WHAT IS REQUIRED ▸ The answer must be every line below that holds the word "sont".

[Opening MATERIALS PROVIDED section]

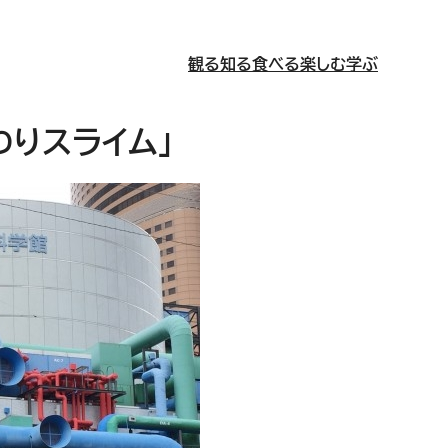
観る
知る
食べる
楽しむ
学ぶ
りスライム」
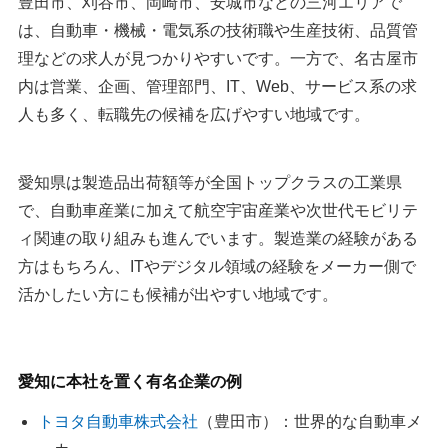
を併用したい方におすすめ
豊田市、刈谷市、岡崎市、安城市などの三河エリアで
3：MUSUBU｜愛知・名古屋でキャリアチェンジを考える
は、自動車・機械・電気系の技術職や生産技術、品質管
理などの求人が見つかりやすいです。一方で、名古屋市
方におすすめ
内は営業、企画、管理部門、IT、Web、サービス系の求
4：ワークポート｜IT・Web・ゲーム業界も視野に入れた
人も多く、転職先の候補を広げやすい地域です。
い方におすすめ
5：リープ・キャリア｜岐阜・愛知で通勤圏内の求人を探
したい方におすすめ
愛知県は製造品出荷額等が全国トップクラスの工業県
6：Achieve Career｜静岡・愛知の製造系・IT系エンジニ
で、自動車産業に加えて航空宇宙産業や次世代モビリテ
アにおすすめ
ィ関連の取り組みも進んでいます。製造業の経験がある
7：パーソネル｜名古屋・東海エリアに特化した転職エー
方はもちろん、ITやデジタル領域の経験をメーカー側で
活かしたい方にも候補が出やすい地域です。
ジェント
8：名大社転職エージェント｜東海エリアの地元求人を見
たい方におすすめ
愛知に本社を置く有名企業の例
愛知で転職エージェントを活用する際の注意点
トヨタ自動車株式会社
（豊田市）：世界的な自動車メ
1.登録後は1～2週間に一度は連絡を入れる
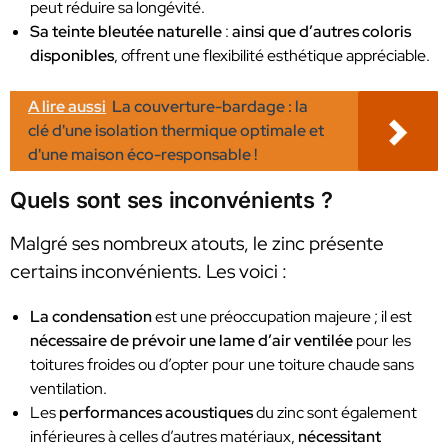
peut réduire sa longévité.
Sa teinte bleutée naturelle
:
ainsi que d’autres coloris
disponibles
, offrent une flexibilité esthétique appréciable.
A lire aussi
La couverture-bardage : la
clé d'une isolation thermique optimale et
d'une maison éco-responsable !
Quels sont ses inconvénients ?
Malgré ses nombreux atouts, le zinc présente
certains inconvénients. Les voici :
La
condensation
est une préoccupation majeure ; il est
nécessaire de prévoir une lame d’air ventilée
pour les
toitures froides ou d’opter pour une toiture chaude sans
ventilation.
Les
performances acoustiques
du zinc sont également
inférieures à celles d’autres matériaux,
nécessitant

[Closing MATERIALS PROVIDED section]

RESULT OF THE EXERCISE ▸
Quels sont ses inconvénients ?
du zinc sont également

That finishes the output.